Back on January 18, one of the 3 beautiful things I wrote about was seeing Jane King on campus and I had the pleasure of seeing her again yesterday at the Dan O'Brien reading in the main theater of the Performing Arts building. She sat next to me and she reminded me that she reads my blog every morning, which thrilled me.

Jane told me that she enjoys reading my posts about Kellogg and the Silver Valley, but wondered why I don't write about Eugene. I told her he truth. I have lived here since 1979 and have never felt at home here.

I thought more about this conversation and decided I would write about what I enjoy here. I mean, I don't have to feel at home in Eugene to enjoy its virtues. So, here I go:

I love working at Lane Community College. When I began teaching at LCC in 1989, I remember that immediately I felt a deep satisfaction that I was exactly where I wanted to be working. The student body at LCC is made up largely of students who are making some kind of comeback. It's not true of every student, but a large proportion of my students have had difficult lives, whether they have lost jobs, suffered abuse at home, abused drugs, been in jail, suffered poverty, been on the outside of the cool kids in high school, been (or are) homeless, are transitioning out of an industry that's depressed or disappeared, or, well, the list would be long.

A majority of these students have intellectual gifts that have been ignored or that they have squandered. Discovering and using their gifts helps them turn their lives around.

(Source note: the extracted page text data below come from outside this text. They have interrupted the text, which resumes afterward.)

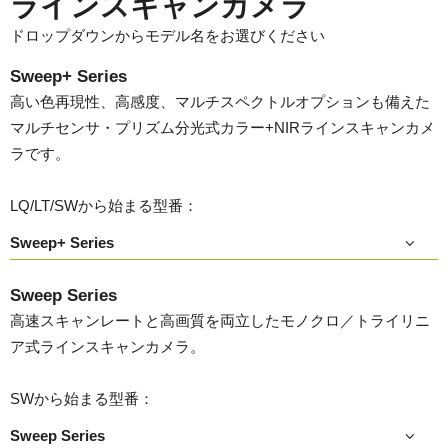
ラインスキャンカメラ
ドロップダウンからモデル名をお選びください
Sweep+ Series
高い色再現性、高感度、マルチスペクトルオプションも備えた
マルチセンサ・プリズム分光式カラー+NIRラインスキャンカメ
ラです。
LQ/LT/SWから始まる型番：
Sweep+ Series
Sweep Series
高速スキャンレートと高画質を両立したモノクロ／トライリニ
ア式ラインスキャンカメラ。
SWから始まる型番：
Sweep Series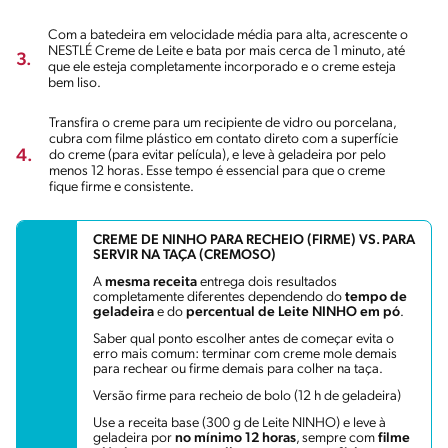
Com a batedeira em velocidade média para alta, acrescente o
NESTLÉ Creme de Leite e bata por mais cerca de 1 minuto, até
3.
que ele esteja completamente incorporado e o creme esteja
bem liso.
Transfira o creme para um recipiente de vidro ou porcelana,
cubra com filme plástico em contato direto com a superfície
4.
do creme (para evitar película), e leve à geladeira por pelo
menos 12 horas. Esse tempo é essencial para que o creme
fique firme e consistente.
CREME DE NINHO PARA RECHEIO (FIRME) VS. PARA
SERVIR NA TAÇA (CREMOSO)
A
mesma receita
entrega dois resultados
completamente diferentes dependendo do
tempo de
geladeira
e do
percentual de Leite NINHO em pó
.
Saber qual ponto escolher antes de começar evita o
erro mais comum: terminar com creme mole demais
para rechear ou firme demais para colher na taça.
Versão firme para recheio de bolo (12 h de geladeira)
Use a receita base (300 g de Leite NINHO) e leve à
geladeira por
no mínimo 12 horas
, sempre com
filme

Eugene's schools and its social structure has large cracks. Many people fall through these cracks. I teach at a college that catches them. LCC has cracks, too. I see students who go back to falling. My fellow teachers whom I spend the most time with and I do all we can to close the cracks and help our students tap into their intelligence and feelings and find purpose in their lives.

In other words, I am most drawn to places in or around Eugene where things are unpretentious. A large majority of my students are unpretentious; they are grateful; they work hard and try to juggle the demands of school, work, children, probation officers, and a number of other pressures away from LCC.

I appreciate that Eugene is a hospitable city for dogs. Snug and can go to one of three nearby dog parks where Snug runs unleashed and where the city maintains the grounds and where a large majority of the dog owners have control of their animals. Vet care is very good. I deeply appreciate "Suds 'Em Yourself", a clean, well-maintained self-service dog bath business.

I don't get to Mac Court very often, but when I do, it's the best place to watch basketball I've ever been. I love how ancient Mac Court is and even more, I love the big brassy sound of the U of O band and their music selection. They play 25 or 6 to 4, All Right Now, and other tunes perfect for their instrumentation and perfect for getting me excited for basketball.

If, or when, I move back to North Idaho, I'll miss LCC and my superb fellow instructors. I already miss many of my students because they move on and disappear. I'll miss the dog accomodations. I'll miss Mac Court. Even though I don't get there often, it was a romantic place for me before I moved to Eugene and I always think of how I loved Mac Court games on tv when I watched them in North Idaho and eastern Washington--I'm always, even to this day, dumbfounded that I'm actually seeing a game there!